Deletion would remove parental choice and the school's legal authority to provide religious education aligned with Muslim tenets. Voluntary aided schools remain subject to national curriculum and standards; the designation simply permits religiously-grounded educational content that some families specifically seek. While government should generally avoid endorsing religious character, this Order reflects existing legal frameworks for educational diversity and parental rights rather than imposing costs on the broader economy.
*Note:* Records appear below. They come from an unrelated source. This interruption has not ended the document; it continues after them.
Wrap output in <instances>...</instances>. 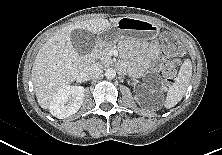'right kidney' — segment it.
<instances>
[{
  "instance_id": "ca27d5eb",
  "label": "right kidney",
  "mask_w": 222,
  "mask_h": 155,
  "mask_svg": "<svg viewBox=\"0 0 222 155\" xmlns=\"http://www.w3.org/2000/svg\"><path fill=\"white\" fill-rule=\"evenodd\" d=\"M85 95V88L82 86L66 85L53 96L49 109L53 116L64 119L76 113Z\"/></svg>"
}]
</instances>
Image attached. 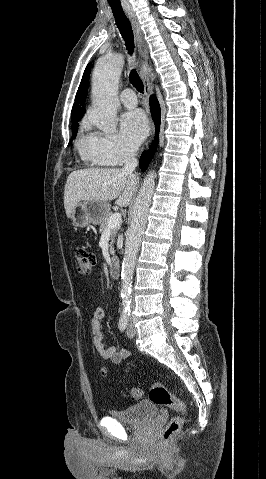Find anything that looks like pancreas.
Listing matches in <instances>:
<instances>
[{
  "label": "pancreas",
  "instance_id": "1",
  "mask_svg": "<svg viewBox=\"0 0 266 479\" xmlns=\"http://www.w3.org/2000/svg\"><path fill=\"white\" fill-rule=\"evenodd\" d=\"M112 216V213H109L105 218L104 220L101 222L100 224V228H99V231L101 233H103L106 228H107V224H108V220L110 219V217ZM119 230V227H116V228H113V229H110V252L111 254H114V242H115V236H116V233L117 231Z\"/></svg>",
  "mask_w": 266,
  "mask_h": 479
}]
</instances>
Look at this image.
delete The St Joseph’s Catholic and Church of England Primary School (Designation as having a Religious Character) Order 2007 uksi-2007-3569 · 2007
Summary

This Order designates St Joseph's Catholic and Church of England Primary School in Staveley, Chesterfield as a school having a religious character under the School Standards and Framework Act 1998, enabling it to provide religious education according to Roman Catholic/Church of England tenets.

Reason

This is a one-off administrative designation order for a specific individual school, not a regulatory instrument creating ongoing obligations. It does not impose costs on businesses, restrict supply, distort markets, or impede competition. The underlying legal framework (SSFA 1998) remains intact; this order merely confirms a factual status for one institution. Such ministerial orders confirming established facts cause no regulatory burden and deletion is appropriate as the instrument has no independent operative effect.